Juan Carlos I tomou, nesse momento de crise, a responsabilidade pela manutenção do regime democrático. Terminou sua fala na madrugada do dia 23 para 24 de fevereiro de 1981 afirmando que: “a Coroa, símbolo da permanência e da unidade da Pátria, não pode tolerar de forma alguma ações ou atitudes de pessoas que pretendam interromper a força o processo democrático que a Constituição votada pelo povo espanhol determinou por meio de referendo”, em tom muito semelhante à mensagem transmitida por seu filho 16 anos depois.

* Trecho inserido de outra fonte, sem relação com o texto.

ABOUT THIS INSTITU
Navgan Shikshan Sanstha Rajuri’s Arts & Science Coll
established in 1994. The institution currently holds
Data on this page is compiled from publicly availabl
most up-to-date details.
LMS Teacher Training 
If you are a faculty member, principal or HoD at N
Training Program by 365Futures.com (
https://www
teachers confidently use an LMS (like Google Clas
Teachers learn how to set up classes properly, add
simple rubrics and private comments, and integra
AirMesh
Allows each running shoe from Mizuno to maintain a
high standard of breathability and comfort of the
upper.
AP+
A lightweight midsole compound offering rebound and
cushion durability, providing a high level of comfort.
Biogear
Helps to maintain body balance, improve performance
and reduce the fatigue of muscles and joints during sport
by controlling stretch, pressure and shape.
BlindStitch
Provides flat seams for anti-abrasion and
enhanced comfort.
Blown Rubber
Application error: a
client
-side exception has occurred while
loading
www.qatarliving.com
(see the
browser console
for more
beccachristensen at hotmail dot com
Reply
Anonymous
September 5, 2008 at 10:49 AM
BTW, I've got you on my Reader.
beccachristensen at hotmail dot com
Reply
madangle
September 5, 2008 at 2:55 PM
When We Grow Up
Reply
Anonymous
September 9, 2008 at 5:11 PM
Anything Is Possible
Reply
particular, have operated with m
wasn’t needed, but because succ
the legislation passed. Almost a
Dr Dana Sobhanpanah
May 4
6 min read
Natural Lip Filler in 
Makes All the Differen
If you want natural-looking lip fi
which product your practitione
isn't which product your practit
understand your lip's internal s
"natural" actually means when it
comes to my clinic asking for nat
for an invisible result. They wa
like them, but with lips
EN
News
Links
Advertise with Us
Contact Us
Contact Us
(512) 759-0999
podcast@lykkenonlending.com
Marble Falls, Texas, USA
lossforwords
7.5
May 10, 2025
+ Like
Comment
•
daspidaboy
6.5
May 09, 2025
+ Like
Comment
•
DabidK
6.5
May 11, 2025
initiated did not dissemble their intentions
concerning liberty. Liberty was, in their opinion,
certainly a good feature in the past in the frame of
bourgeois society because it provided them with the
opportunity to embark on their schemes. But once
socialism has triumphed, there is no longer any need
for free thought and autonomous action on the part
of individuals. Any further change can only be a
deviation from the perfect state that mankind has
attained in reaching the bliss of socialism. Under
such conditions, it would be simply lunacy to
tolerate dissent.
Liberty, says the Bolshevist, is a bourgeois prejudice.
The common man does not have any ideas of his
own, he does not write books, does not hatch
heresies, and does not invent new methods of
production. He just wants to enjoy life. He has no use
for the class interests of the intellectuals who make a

Ao clamar pela união, pelas instituições democráticas e, principalmente, ao tranquilizar a população, resgata-se a ideia de que o “rei, em um país livre, é um ser à parte, superior às divergências de opiniões, cujo interesse maior é a manutenção da ordem e da liberdade, inatingível por todas as paixões da condição comum”. É o conceito de Benjamin Constant de que o poder real na monarquia constitucional deve estar situado acima dos fatos “e, sob certo aspecto, neutro, a fim de que sua ação se estenda a todos os pontos que se necessite e o faça com um critério preservador, reparador, não hostil”, com o verdadeiro interesse que “um dos poderes não destrua o outro, permitir que todos se apoiem, se compreendam e que atinem comumente”.

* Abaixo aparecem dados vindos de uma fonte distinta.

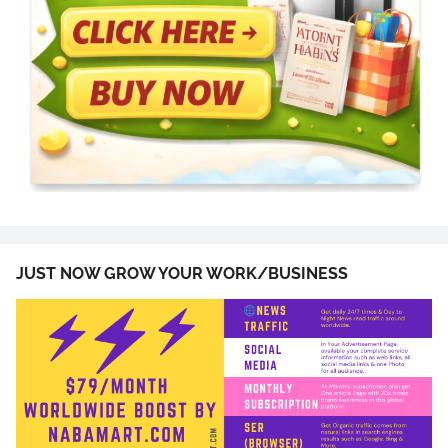
JUST NOW GROW YOUR WORK/BUSINESS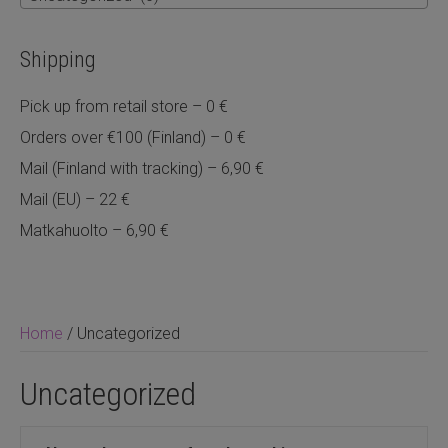
Shipping
Pick up from retail store – 0 €
Orders over €100 (Finland) – 0 €
Mail (Finland with tracking) – 6,90 €
Mail (EU) – 22 €
Matkahuolto – 6,90 €
Home
/ Uncategorized
Uncategorized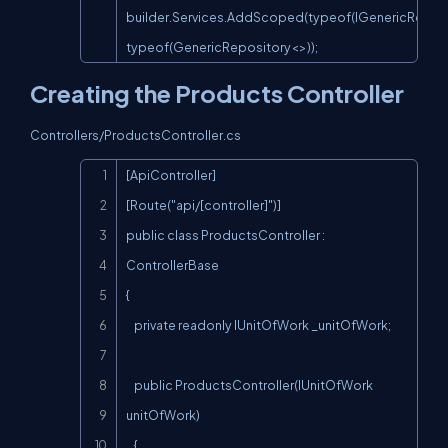
builder.Services.AddScoped(typeof(IGenericReposit
typeof(GenericRepository<>));
Creating the Products Controller
Controllers/ProductsController.cs
Copy
[ApiController]

[Route("api/[controller]")]

public class ProductsController : 
ControllerBase

{

    private readonly IUnitOfWork _unitOfWork;

    public ProductsController(IUnitOfWork 
unitOfWork)

    {
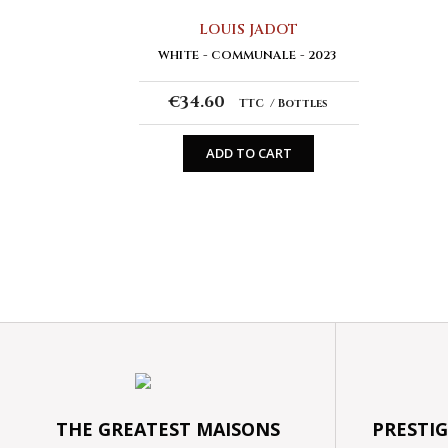
LOUIS JADOT
WHITE
COMMUNALE
2023
€34.60
TTC
Bottles
ADD TO CART
THE GREATEST MAISONS
PRESTI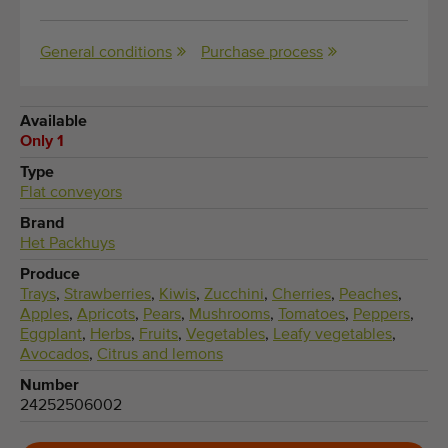
General conditions
Purchase process
Available
Only 1
Type
Flat conveyors
Brand
Het Packhuys
Produce
Trays
,
Strawberries
,
Kiwis
,
Zucchini
,
Cherries
,
Peaches
,
Apples
,
Apricots
,
Pears
,
Mushrooms
,
Tomatoes
,
Peppers
,
Eggplant
,
Herbs
,
Fruits
,
Vegetables
,
Leafy vegetables
,
Avocados
,
Citrus and lemons
Number
24252506002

Nesse contexto, a efetividade da intervenção do Chefe de Estado em momentos de crise está intimamente ligada a sua legitimidade. No caso espanhol, é dito que a tarefa de Felipe VI é muito mais difícil que a enfrentada por seu pai em 1981, já que na década de oitenta a ânsia por democracia era sentimento generalizado. Hoje, além da complicação dos fatos, em si, a própria instituição monárquica vive uma crise de popularidade, reforçada em período de dificuldades econômicas do país e por escândalos na família real – um pouco amenizada com a abdicação de Juan Carlos I, em tentativa de revitalizar a Monarquia.

De qualquer forma, a polêmica atuação da Casa de Bourbon antes, durante e depois do período ditatorial de Franco é importante elemento da configuração da democracia espanhola, e interessante aspecto da história constitucional do país.